Wednesday, August 10, 2011

A little about family...

Here in Okinawa, I have just completed an eight week course at the Staff Non-Commissioned Officer Academy - Sergeants Course, was very intense, and I am happy to have completed it.
Lyn has given me her medical and dental paperwork, and I can only hope that it is correct for when I turn it into the Naval Hospital for her to receive her SOFA (Status Of Forces Agreement) that will allow her to come here. Being apart is really tearing us apart, and making it hard for us to be a family.
Having married in December 2009, it is now August 2011, we have been together four of those months. Our marriage is stressed, we are growing apart and it is hurting both Lyn and I deeply. We want to be together, but our past experiences, the rought times together, have made it difficult to find, build and develop trust. That first six months to a year, when you new married couple really works out the big kinks in there marriage, is something that Lyn and I lacked.
I still have hope.

Friday, May 7, 2010

Am I going to bare my soul...?

Sitting here I am listening to the song Home sung by Michael Buble. Posting is not something that I like to do. As my mom said in her blog, I am a person that plans the future along with other things, such as what I say and how I say. I would that my thoughts and the words that follow be refined to my true desire of word, not a half ripened apple with much potential never achieved.

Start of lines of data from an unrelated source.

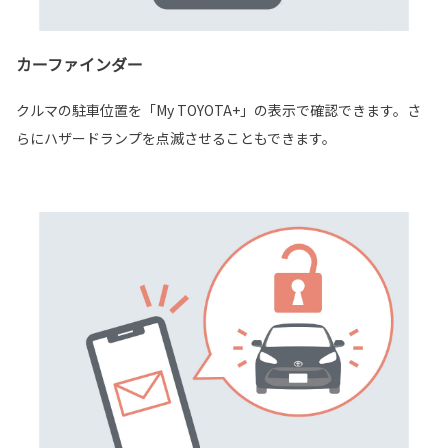
カーファインダー
クルマの駐車位置を「My TOYOTA+」の表示で確認できます。さ
らにハザードランプを点滅させることもできます。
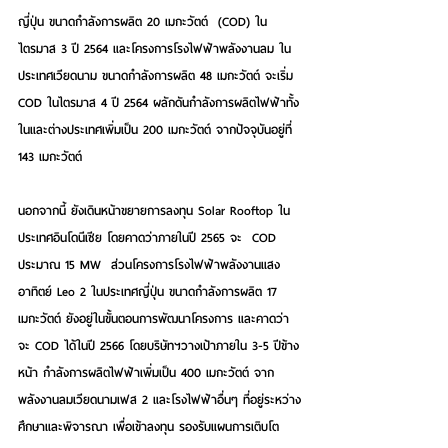
ญี่ปุ่น ขนาดกำลังการผลิต 20 เมกะวัตต์  (COD) ใน
ไตรมาส 3 ปี 2564 และโครงการโรงไฟฟ้าพลังงานลม ใน
ประเทศเวียดนาม ขนาดกำลังการผลิต 48 เมกะวัตต์ จะเริ่ม 
COD ในไตรมาส 4 ปี 2564 ผลักดันกำลังการผลิตไฟฟ้าทั้ง
ในและต่างประเทศเพิ่มเป็น 200 เมกะวัตต์ จากปัจจุบันอยู่ที่ 
143 เมกะวัตต์  
นอกจากนี้ ยังเดินหน้าขยายการลงทุน Solar Rooftop ใน
ประเทศอินโดนีเซีย โดยคาดว่าภายในปี 2565 จะ  COD 
ประมาณ 15 MW  ส่วนโครงการโรงไฟฟ้าพลังงานแสง
อาทิตย์ Leo 2 ในประเทศญี่ปุ่น ขนาดกำลังการผลิต 17 
เมกะวัตต์ ยังอยู่ในขั้นตอนการพัฒนาโครงการ และคาดว่า
จะ COD ได้ในปี 2566 โดยบริษัทฯวางเป้าภายใน 3-5 ปีข้าง
หน้า กำลังการผลิตไฟฟ้าเพิ่มเป็น 400 เมกะวัตต์ จาก
พลังงานลมเวียดนามเฟส 2 และโรงไฟฟ้าอื่นๆ ที่อยู่ระหว่าง
ศึกษาและพิจารณา เพื่อเข้าลงทุน รองรับแผนการเติบโต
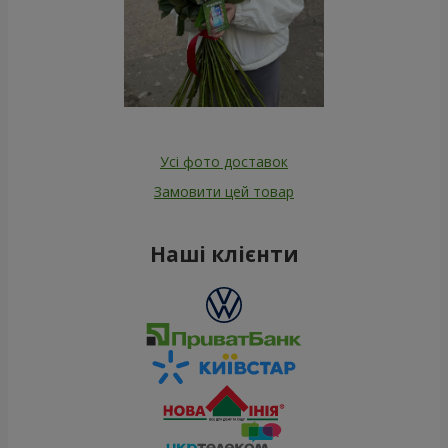
Усі фото доставок
Замовити цей товар
Наші клієнти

You whom are reading this, am I going to take the time here to bare myself, to truly express myself? Sharing of my soul with the general public is neither my desire nor something I would allow to happen. On the converse side I have a desire to express myself, to say what cannot be said, to do what cannot be done. Cannot? Better said as "should not".

Potatoes, taste good cooked, twice cooked, mashed or even raw. Make excellent weapons of opportunity when handy.

Sunday, September 6, 2009

Here we go...

It is Sunday night over here on the East Coast. It is a holiday weekend and I have tomorrow off. Thinking about heading to the mountains for a little hiking, but I need to be back by eight o'clock. As an alternative I could head down to a National Park South of here for some good hiking.

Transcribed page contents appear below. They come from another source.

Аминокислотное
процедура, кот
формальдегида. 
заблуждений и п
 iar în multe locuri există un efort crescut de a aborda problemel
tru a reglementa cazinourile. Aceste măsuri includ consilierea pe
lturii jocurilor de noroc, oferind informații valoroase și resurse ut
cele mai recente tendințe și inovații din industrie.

I am in school, Lyn is on her mission. I graduate in two months, she come home around that same time. We need to figure out when we will be married, if we are going to be married. Obviously this is my hope that we will marry.

Lyn, how do I describe her. She is wonderful, sweet, kind, full of the spirit, such strength. I love her with all my heart and it is very hard to imagine a life without her. She has helped me become the man that I want to be, to focus myself and to persue those things that truly matter, family, the Gospel. All else is of little consequence.

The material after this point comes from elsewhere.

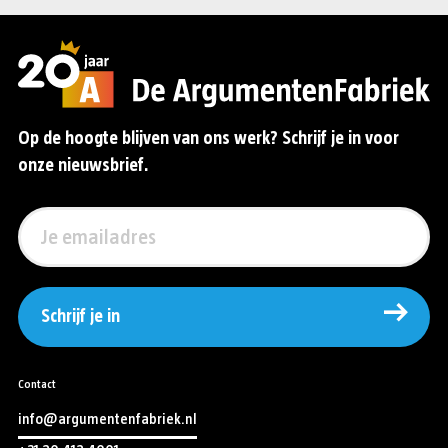
Op de hoogte blijven van ons werk? Schrijf je in voor
onze nieuwsbrief.
Schrijf je in
Contact
info@argumentenfabriek.nl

Looking at pictures of my family, I wonder when I will see them again. My brother Evan was married recently, finally, to a wonderful young woman. But I was unable to attend and I ask myself, is all of this distance truly worth it? I miss births, weddings, birthdays, holidays, dinners, church, hugs, laughter, the good times, the bad times, I miss it all and look at what I do. Coming home every night is my dream and my desire. But right now, I need to serve, to sacrifice, to do my part for those that I love. Someone has too, right?

Family, it is why we are here, it is why I do what I do. Life without family, just isn't life.

Fair winds and following seas.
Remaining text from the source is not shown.